#### DATASET CONTENT ####

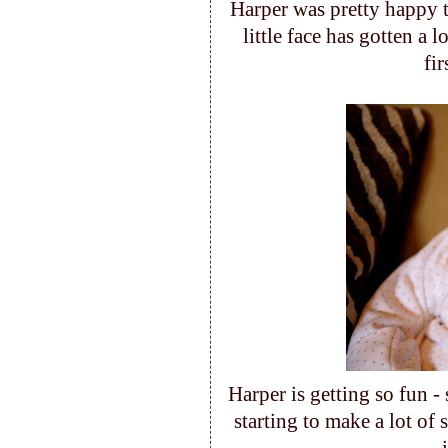
Harper was pretty happy t
little face has gotten a l
fi
Harper is getting so fun -
starting to make a lot of 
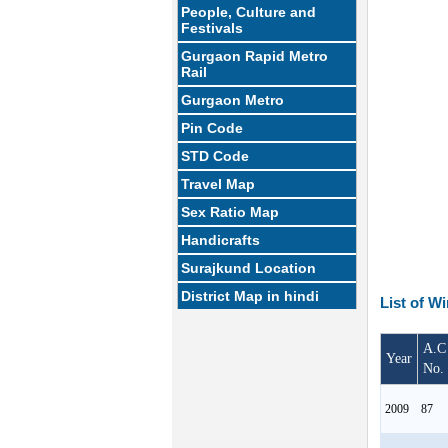
People, Culture and
Festivals
Gurgaon Rapid Metro
Rail
Gurgaon Metro
Pin Code
STD Code
Travel Map
Sex Ratio Map
Handicrafts
Surajkund Location
District Map in hindi
List of W
A.C
Year
No.
2009
87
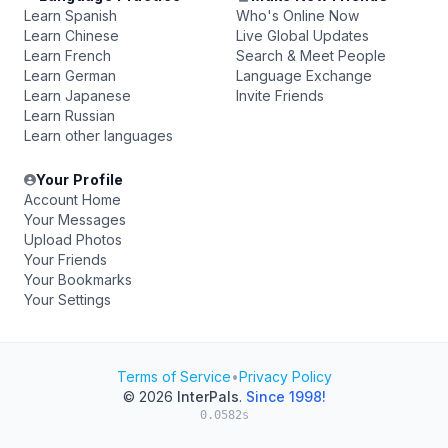
Learn Spanish
Who's Online Now
Learn Chinese
Live Global Updates
Learn French
Search & Meet People
Learn German
Language Exchange
Learn Japanese
Invite Friends
Learn Russian
Learn other languages
Your Profile
Account Home
Your Messages
Upload Photos
Your Friends
Your Bookmarks
Your Settings
Terms of Service
•
Privacy Policy
© 2026
InterPals
.
Since 1998!
0.0582s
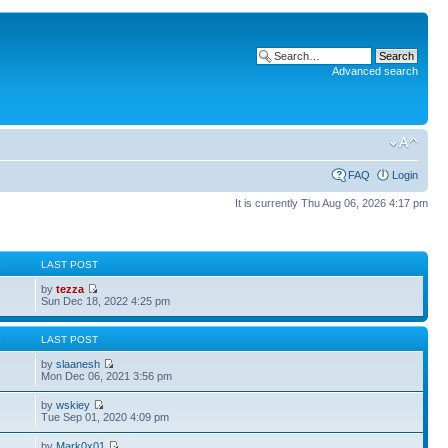
Advanced search
FAQ
Login
It is currently Thu Aug 06, 2026 4:17 pm
S
LAST POST
by
tezza
Sun Dec 18, 2022 4:25 pm
S
LAST POST
by
slaanesh
Mon Dec 06, 2021 3:56 pm
by
wskiey
Tue Sep 01, 2020 4:09 pm
by
Mark0x01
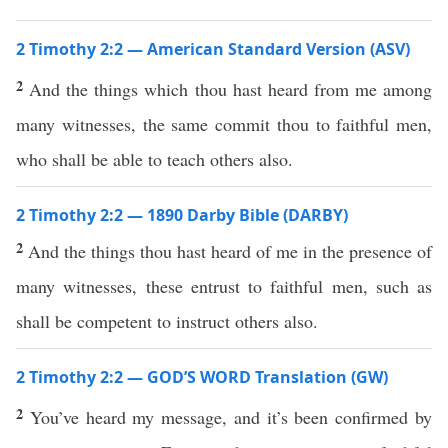
2 Timothy 2:2 — American Standard Version (ASV)
2
And the things which thou hast heard from me among
many witnesses, the same commit thou to faithful men,
who shall be able to teach others also.
2 Timothy 2:2 — 1890 Darby Bible (DARBY)
2
And the things thou hast heard of me in the presence of
many witnesses, these entrust to faithful men, such as
shall be competent to instruct others also.
2 Timothy 2:2 — GOD’S WORD Translation (GW)
2
You’ve heard my message, and it’s been confirmed by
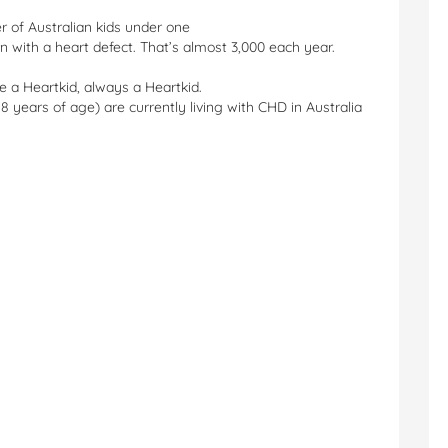
er of Australian kids under one
n with a heart defect. That’s almost 3,000 each year.
e a Heartkid, always a Heartkid.
18 years of age) are currently living with CHD in Australia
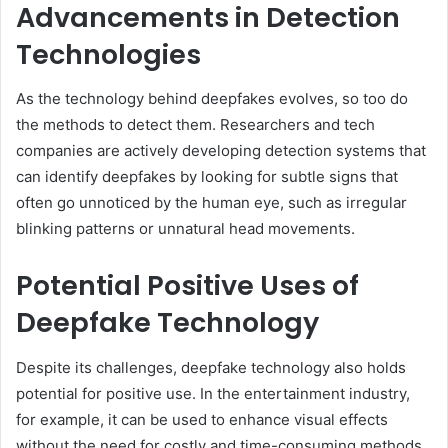
Advancements in Detection
Technologies
As the technology behind deepfakes evolves, so too do
the methods to detect them. Researchers and tech
companies are actively developing detection systems that
can identify deepfakes by looking for subtle signs that
often go unnoticed by the human eye, such as irregular
blinking patterns or unnatural head movements.
Potential Positive Uses of
Deepfake Technology
Despite its challenges, deepfake technology also holds
potential for positive use. In the entertainment industry,
for example, it can be used to enhance visual effects
without the need for costly and time-consuming methods.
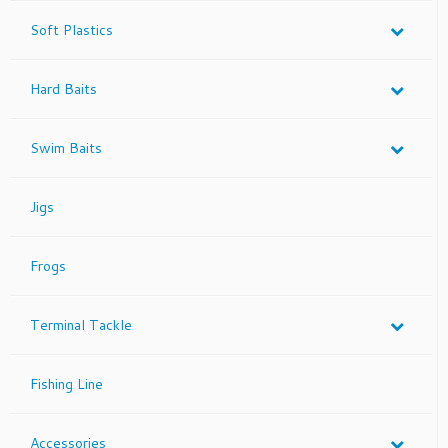
Soft Plastics
Hard Baits
Swim Baits
Jigs
Frogs
Terminal Tackle
Fishing Line
Accessories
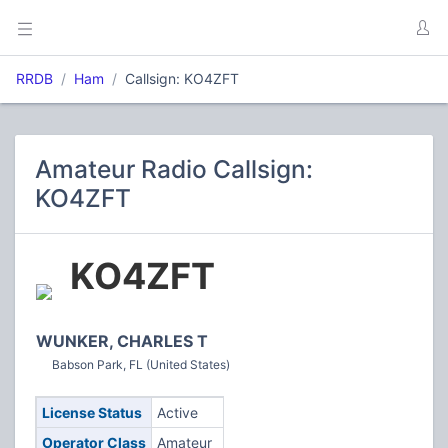
RRDB
Ham
Callsign: KO4ZFT
Amateur Radio Callsign:
KO4ZFT
KO4ZFT
WUNKER, CHARLES T
Babson Park, FL (United States)
License Status
Active
Operator Class
Amateur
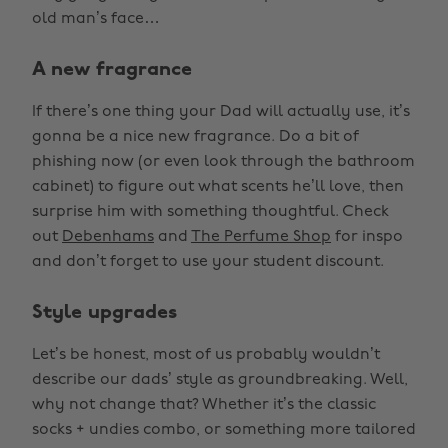
old man’s face…
A new fragrance
If there’s one thing your Dad will actually use, it’s
gonna be a nice new fragrance. Do a bit of
phishing now (or even look through the bathroom
cabinet) to figure out what scents he’ll love, then
surprise him with something thoughtful. Check
out
Debenhams
and
The Perfume Shop
for inspo
and don’t forget to use your student discount.
Style upgrades
Let’s be honest, most of us probably wouldn’t
describe our dads’ style as groundbreaking. Well,
why not change that? Whether it’s the classic
socks + undies combo, or something more tailored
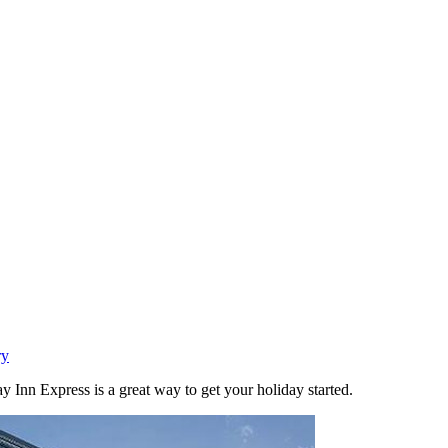
ry
 Inn Express is a great way to get your holiday started.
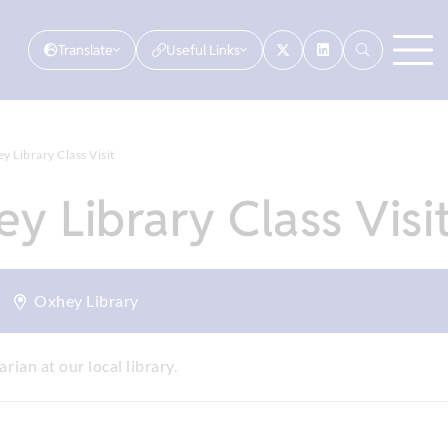
Translate
Useful Links
 Library Class Visit
y Library Class Visi
Oxhey Library
arian at our local library.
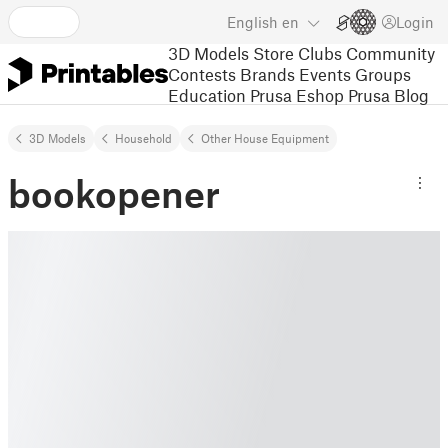
English
en
Login
3D Models
Store
Clubs
Community
Contests
Brands
Events
Groups
Education
Prusa Eshop
Prusa Blog
3D Models
Household
Other House Equipment
bookopener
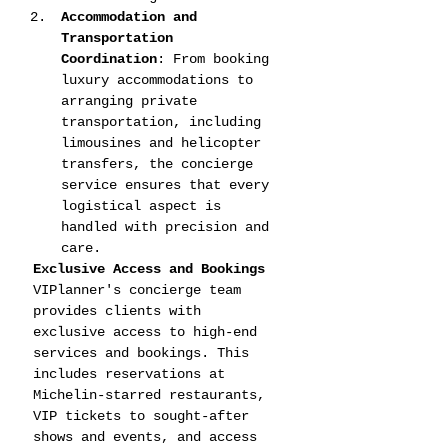
Accommodation and 
Transportation 
Coordination
: From booking 
luxury accommodations to 
arranging private 
transportation, including 
limousines and helicopter 
transfers, the concierge 
service ensures that every 
logistical aspect is 
handled with precision and 
care.
Exclusive Access and Bookings
VIPlanner's concierge team 
provides clients with 
exclusive access to high-end 
services and bookings. This 
includes reservations at 
Michelin-starred restaurants, 
VIP tickets to sought-after 
shows and events, and access 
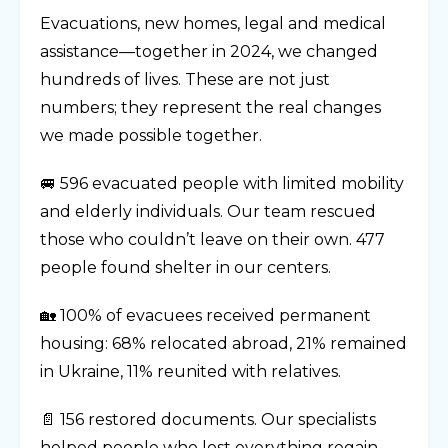
Evacuations, new homes, legal and medical
assistance—together in 2024, we changed
hundreds of lives. These are not just
numbers; they represent the real changes
we made possible together.
🚐 596 evacuated people with limited mobility
and elderly individuals. Our team rescued
those who couldn’t leave on their own. 477
people found shelter in our centers.
🏡 100% of evacuees received permanent
housing: 68% relocated abroad, 21% remained
in Ukraine, 11% reunited with relatives.
📄 156 restored documents. Our specialists
helped people who lost everything regain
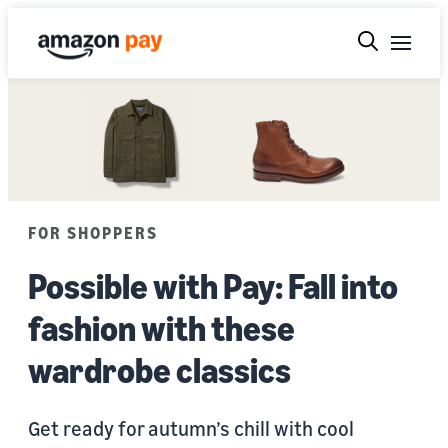
FOR SHOPPERS
Possible with Pay: Fall into
fashion with these
wardrobe classics
Get ready for autumn’s chill with cool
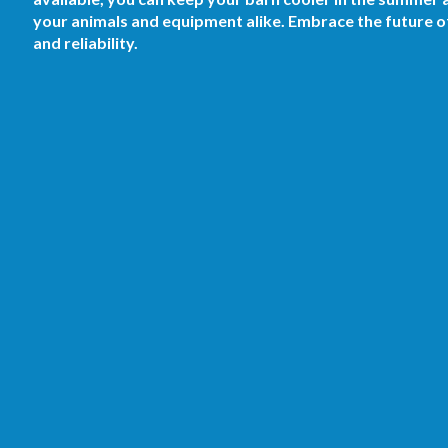
your animals and equipment alike. Embrace the future o
and reliability.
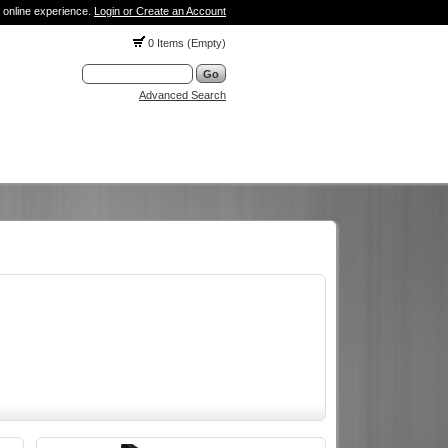
 online experience.
Login or Create an Account
0 Items (Empty)
Advanced Search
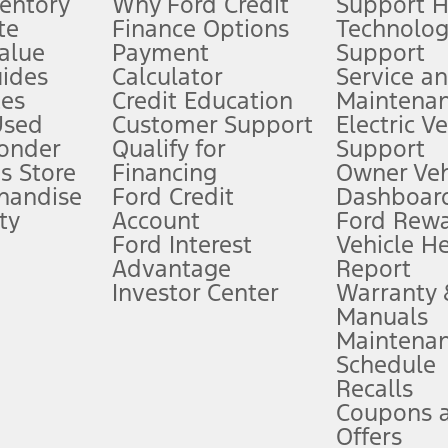
ventory
Why Ford Credit
Support 
te
Finance Options
Technolo
alue
Payment
Support
stem limitations.
ides
Calculator
Service a
es
Credit Education
Maintena
®
 the FordPass
app) are required to remotely schedule software updates.
Used
Customer Support
Electric V
ponder
Qualify for
Support
ffers require Ford Credit Financing. Not all buyers will qualify. See dealer 
s Store
Financing
Owner Veh
handise
Ford Credit
Dashboard
ty
Account
Ford Rew
Lease offers require Ford Credit Financing. Not all buyers will qualify. See 
Ford Interest
Vehicle H
Advantage
Report
 fee plus government fees and taxes, any finance charges, any dealer proce
Investor Center
Warranty
Manuals
Maintena
ins upon AT&T activation and expires at the end of three months or when 3G
Schedule
evices. Use voice controls.
Recalls
Coupons 
ver’s attention, judgment, and need to control the vehicle. They do not ma
e prepared to take over at any time. See Owner’s Manual for details and lim
Offers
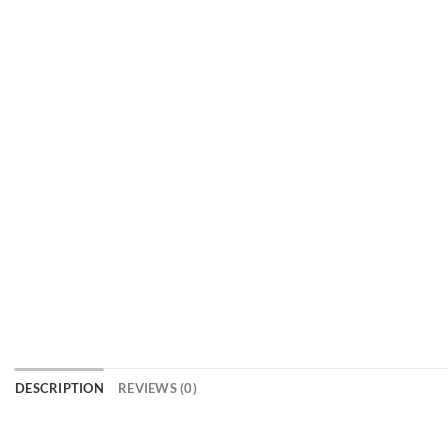
DESCRIPTION
REVIEWS (0)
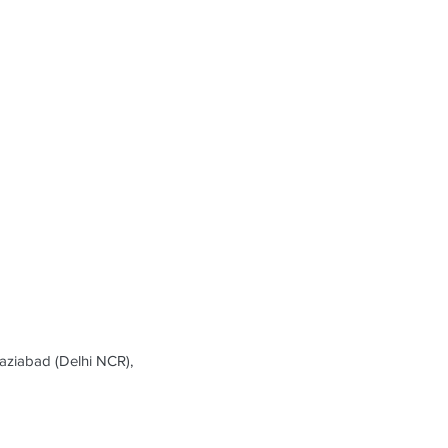
ziabad (Delhi NCR),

####

▶ TO DO:
For the word "together", please count the lines in the data where it appears and respond with the number only.

▶ SOLUTION TO THE EXERCISE:
2